## Task goal
Below is a block of records: output all of them exactly and leave out the pictures.

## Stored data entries
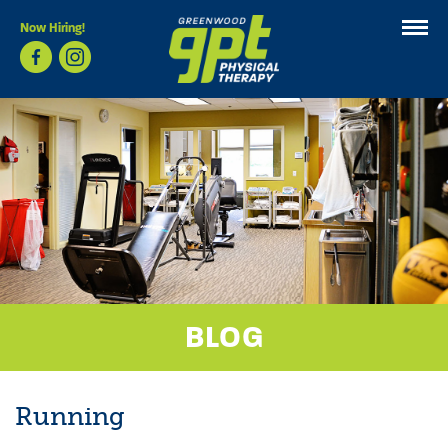
Now Hiring!
BLOG
Running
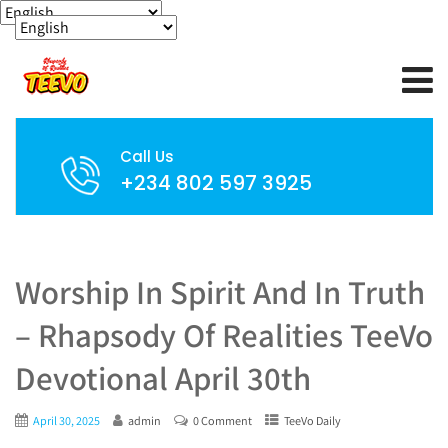
Call Us
+234 802 597 3925
Worship In Spirit And In Truth
– Rhapsody Of Realities TeeVo
Devotional April 30th
April 30, 2025
admin
0 Comment
TeeVo Daily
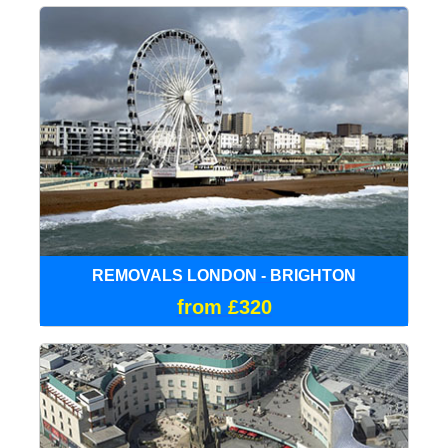
REMOVALS LONDON - BRIGHTON
from £320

## Response
Now Hiring!
BLOG
Running
Call Us
+234 802 597 3925
Worship In Spirit And In Truth
– Rhapsody Of Realities TeeVo
Devotional April 30th
April 30, 2025
admin
0 Comment
TeeVo Daily
REMOVALS LONDON - BRIGHTON
from £320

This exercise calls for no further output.